Relato IX -La canción necesaria












Escuchar las canciones necesarias en El Salvador era una sentencia de muerte, si los cuerpos represivos te encontraban con dicha música.

Ali Primera, Guaraguau, Víctor Jara, Inti Illimani, Quilapayún, Pablo Milanés y Silvio Rodríguez, por nombrar solo algunos.

La Universidad tenía su propio latido: un pulso político, intelectual, y sobre todo, un aliento colectivo. Y en ese aire cargado de preguntas y anhelos, entraban aquellas canciones que, como pan fresco, alimentaban la conciencia y nutrían el espíritu revolucionario. Una cosa era escuchar la voz de Silvio, otra muy distinta era verlo.

Silvio llevaba más de una década cantando, pero su voz llegó a nosotros a principios de los ochenta, mientras los movimientos sociales -el BPR entre tantos otros- vivían su pleno apogeo. Así, con aquella música de fondo, transcurrían los días, los meses, los años de lucha. Una banda sonora para la resistencia.

No fue hasta julio de 1989 cuando, por fin, tuve la oportunidad de verlo cantar. Fue en un video, sí, pero era la primera vez que sus gestos, su mirada, acompañaban la guitarra y la palabra. Sucedió un sábado, el 22 de julio. Aquel día, yo debía organizar unos movimientos de apoyo a la organización y al sector cristiano, tarea fundamental en aquellos tiempos agitados.

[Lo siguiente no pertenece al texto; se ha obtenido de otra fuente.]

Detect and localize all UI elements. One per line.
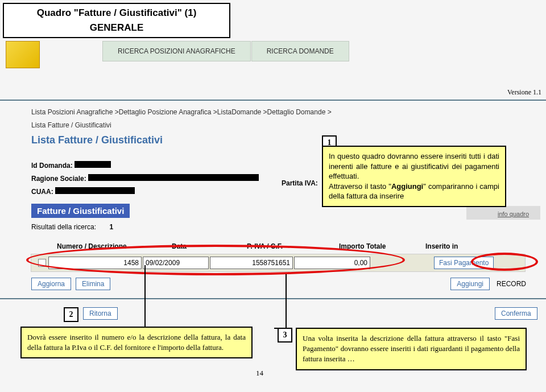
conferma-button[interactable]: Conferma bbox=[495, 307, 537, 320]
connector-line-2b bbox=[274, 328, 287, 329]
callout-1: In questo quadro dovranno essere inserit… bbox=[322, 146, 506, 207]
top-tabs: RICERCA POSIZIONI ANAGRAFICHE RICERCA DO… bbox=[102, 41, 349, 61]
label-ragione-sociale: Ragione Sociale: bbox=[31, 175, 86, 183]
col-piva: P. IVA / C.F. bbox=[247, 242, 338, 250]
slide-title-line-1: Quadro "Fatture / Giustificativi" (1) bbox=[37, 7, 197, 19]
aggiorna-button[interactable]: Aggiorna bbox=[31, 278, 71, 290]
label-partita-iva: Partita IVA: bbox=[282, 179, 318, 187]
tab-ricerca-domande[interactable]: RICERCA DOMANDE bbox=[251, 41, 349, 61]
elimina-button[interactable]: Elimina bbox=[76, 278, 110, 290]
fatture-table: Numero / Descrizione Data P. IVA / C.F. … bbox=[31, 239, 526, 272]
row-checkbox[interactable] bbox=[38, 259, 46, 267]
callout-3: Una volta inserita la descrizione della … bbox=[296, 328, 527, 370]
label-cuaa: CUAA: bbox=[31, 188, 53, 196]
table-header-row: Numero / Descrizione Data P. IVA / C.F. … bbox=[31, 239, 526, 254]
breadcrumb-current: Lista Fatture / Giustificativi bbox=[31, 121, 111, 129]
domanda-info-block: Id Domanda: Ragione Sociale: CUAA: bbox=[31, 159, 259, 198]
connector-line-2 bbox=[286, 274, 287, 329]
col-importo: Importo Totale bbox=[339, 242, 424, 250]
divider-bottom bbox=[0, 298, 546, 299]
input-data[interactable]: 09/02/2009 bbox=[143, 257, 209, 269]
input-importo[interactable]: 0,00 bbox=[294, 257, 370, 269]
page-number: 14 bbox=[256, 369, 263, 378]
results-text: Risultati della ricerca: bbox=[31, 223, 96, 231]
callout-2: Dovrà essere inserito il numero e/o la d… bbox=[20, 327, 253, 358]
action-row: Aggiorna Elimina Aggiungi RECORD bbox=[31, 278, 526, 290]
record-label: RECORD bbox=[497, 280, 526, 288]
app-logo bbox=[6, 41, 40, 68]
partita-iva-row: Partita IVA: bbox=[282, 179, 318, 187]
col-numero: Numero / Descrizione bbox=[57, 242, 171, 250]
fasi-pagamento-button[interactable]: Fasi Pagamento bbox=[434, 257, 494, 269]
callout-1-bold: Aggiungi bbox=[391, 182, 423, 191]
label-id-domanda: Id Domanda: bbox=[31, 162, 73, 170]
divider-top bbox=[0, 100, 546, 101]
page-heading: Lista Fatture / Giustificativi bbox=[31, 134, 163, 146]
callout-number-3: 3 bbox=[278, 328, 292, 343]
col-inserito: Inserito in bbox=[425, 242, 482, 250]
results-count: 1 bbox=[109, 223, 113, 231]
connector-line-1 bbox=[144, 265, 146, 328]
callout-1-text-a: In questo quadro dovranno essere inserit… bbox=[329, 152, 499, 180]
breadcrumb: Lista Posizioni Anagrafiche >Dettaglio P… bbox=[31, 108, 332, 116]
input-piva[interactable]: 1558751651 bbox=[210, 257, 293, 269]
tab-ricerca-posizioni[interactable]: RICERCA POSIZIONI ANAGRAFICHE bbox=[102, 41, 251, 61]
col-data: Data bbox=[172, 242, 246, 250]
info-quadro-link[interactable]: info quadro bbox=[498, 211, 529, 217]
results-label: Risultati della ricerca: 1 bbox=[31, 223, 113, 231]
aggiungi-button[interactable]: Aggiungi bbox=[450, 278, 490, 290]
section-title-fatture: Fatture / Giustificativi bbox=[31, 204, 130, 218]
callout-1-text-b: Attraverso il tasto " bbox=[329, 182, 391, 191]
callout-number-2: 2 bbox=[64, 307, 78, 322]
slide-title-box: Quadro "Fatture / Giustificativi" (1) GE… bbox=[3, 3, 230, 38]
input-numero[interactable]: 1458 bbox=[48, 257, 142, 269]
ritorna-button[interactable]: Ritorna bbox=[83, 307, 118, 320]
table-row: 1458 09/02/2009 1558751651 0,00 Fasi Pag… bbox=[31, 254, 526, 272]
version-label: Versione 1.1 bbox=[507, 88, 541, 97]
slide-title-line-2: GENERALE bbox=[90, 22, 143, 34]
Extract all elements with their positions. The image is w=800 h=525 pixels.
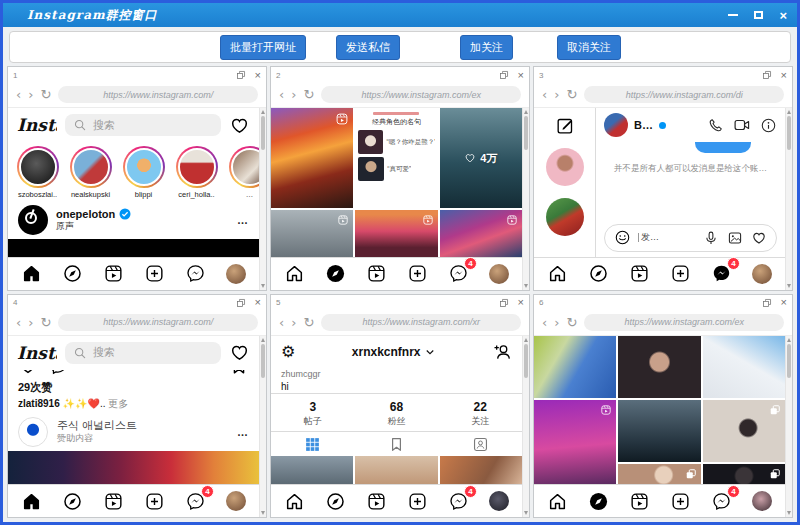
address-bar[interactable]: https://www.instagram.com/ [58,86,258,103]
explore-tile[interactable] [534,336,616,398]
emoji-icon[interactable] [614,229,631,246]
batch-open-sites-button[interactable]: 批量打开网址 [220,35,306,60]
explore-tile[interactable] [440,210,522,257]
forward-icon[interactable]: › [28,316,33,329]
maximize-icon[interactable] [754,11,763,19]
explore-tile[interactable] [534,400,616,485]
contact-avatar[interactable] [604,113,628,137]
reels-icon[interactable] [366,263,387,284]
story-item[interactable]: szoboszlai.. [15,146,60,199]
close-icon[interactable]: × [779,9,787,22]
profile-post-tile[interactable] [271,456,353,484]
new-post-icon[interactable] [144,491,165,512]
refresh-icon[interactable]: ↻ [566,88,577,101]
tab-saved[interactable] [355,436,439,453]
home-icon[interactable] [21,491,42,512]
profile-avatar[interactable] [489,491,509,511]
back-icon[interactable]: ‹ [16,316,21,329]
audio-call-icon[interactable] [707,117,724,134]
explore-icon[interactable] [62,263,83,284]
reels-icon[interactable] [629,263,650,284]
close-panel-icon[interactable]: × [781,70,787,81]
chevron-down-icon[interactable] [424,346,436,358]
reels-icon[interactable] [103,263,124,284]
story-item[interactable]: blippi [121,146,166,199]
stat-posts[interactable]: 3 帖子 [271,399,355,427]
profile-avatar[interactable] [489,264,509,284]
back-icon[interactable]: ‹ [542,316,547,329]
refresh-icon[interactable]: ↻ [40,88,51,101]
back-icon[interactable]: ‹ [16,88,21,101]
explore-tile[interactable] [703,464,785,485]
address-bar[interactable]: https://www.instagram.com/ex [321,86,521,103]
send-dm-button[interactable]: 发送私信 [336,35,400,60]
thread-avatar[interactable] [546,198,584,236]
comment-icon[interactable] [48,370,68,376]
scrollbar[interactable] [522,108,529,290]
address-bar[interactable]: https://www.instagram.com/di [584,86,784,103]
activity-heart-icon[interactable] [229,115,250,136]
explore-icon[interactable] [325,263,346,284]
forward-icon[interactable]: › [554,316,559,329]
new-post-icon[interactable] [407,263,428,284]
tab-tagged[interactable] [438,436,522,453]
back-icon[interactable]: ‹ [279,316,284,329]
new-post-icon[interactable] [670,491,691,512]
search-input[interactable]: 搜索 [65,342,221,364]
caption-more-link[interactable]: 更多 [105,398,128,409]
add-person-icon[interactable] [492,342,512,362]
restore-window-icon[interactable] [762,298,772,308]
reels-icon[interactable] [629,491,650,512]
post-username[interactable]: onepeloton [56,208,115,222]
compose-icon[interactable] [555,116,575,136]
thread-avatar[interactable] [546,148,584,186]
forward-icon[interactable]: › [291,88,296,101]
like-count[interactable]: 29次赞 [8,377,259,395]
sponsor-avatar[interactable] [18,417,48,447]
explore-tile[interactable] [703,400,785,462]
message-input[interactable]: 发… [604,224,777,252]
refresh-icon[interactable]: ↻ [566,316,577,329]
sponsored-media[interactable] [8,451,259,485]
stat-followers[interactable]: 68 粉丝 [355,399,439,427]
explore-tile[interactable] [703,336,785,398]
explore-icon[interactable] [588,263,609,284]
scrollbar[interactable] [259,108,266,290]
restore-window-icon[interactable] [499,298,509,308]
close-panel-icon[interactable]: × [781,297,787,308]
video-call-icon[interactable] [733,116,751,134]
new-post-icon[interactable] [670,263,691,284]
home-icon[interactable] [547,263,568,284]
sponsor-name[interactable]: 주식 애널리스트 [57,418,137,432]
explore-icon[interactable] [62,491,83,512]
home-icon[interactable] [284,263,305,284]
profile-username[interactable]: xrnxkcnfnrx [352,345,421,359]
contact-name[interactable]: B… [634,119,653,131]
home-icon[interactable] [547,491,568,512]
profile-avatar[interactable] [226,264,246,284]
like-heart-icon[interactable] [751,230,767,246]
restore-window-icon[interactable] [499,70,509,80]
search-input[interactable]: 搜索 [65,114,221,136]
explore-tile[interactable] [355,210,437,257]
close-panel-icon[interactable]: × [255,297,261,308]
scrollbar[interactable] [522,336,529,518]
save-icon[interactable] [229,370,249,376]
unfollow-button[interactable]: 取消关注 [557,35,621,60]
forward-icon[interactable]: › [291,316,296,329]
explore-tile[interactable]: 4万 [440,108,522,208]
restore-window-icon[interactable] [236,298,246,308]
add-photo-icon[interactable] [727,230,743,246]
caption-username[interactable]: zlati8916 [18,398,60,409]
restore-window-icon[interactable] [236,70,246,80]
close-panel-icon[interactable]: × [518,297,524,308]
info-icon[interactable] [760,117,777,134]
address-bar[interactable]: https://www.instagram.com/ [58,314,258,331]
back-icon[interactable]: ‹ [279,88,284,101]
address-bar[interactable]: https://www.instagram.com/xr [321,314,521,331]
explore-tile[interactable] [618,464,700,485]
like-icon[interactable] [18,370,38,376]
follow-button[interactable]: 加关注 [460,35,513,60]
reels-icon[interactable] [103,491,124,512]
story-item[interactable]: ceri_holla.. [174,146,219,199]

Así llegué, ya entrada la noche, al Seminario Franciscano de los Planes de Renderos. Tras una reunión con unos seminaristas, uno de ellos -nicaragüense, de voz serena-  me propuso: “Quedémonos a ver cantar a Silvio”. La propuesta me estremeció. Sería la primera vez que lo vería, aunque fuera a través de la pantalla. Acepté sin dudar. Y allí me quedé, hasta que la madrugada se hizo dueña del silencio, mientras la voz de Silvio llenaba la sala, concierto íntimo, luz y sombra en aquel rincón de El Salvador.

Aquel sábado, por fin, había visto cantar a Silvio Rodríguez.

Me fui a dormir tarde, con sus acordes aún resonando en el pecho, sabiendo que al amanecer me esperaba una coordinación con unos compañeros en el parque Zoológico de San Salvador. Quedaba de paso, en el mismo trayecto hacia la ciudad, donde tomaría el autobús número 12.

Pero esa… esa es otra historia, que contaré en otro momento.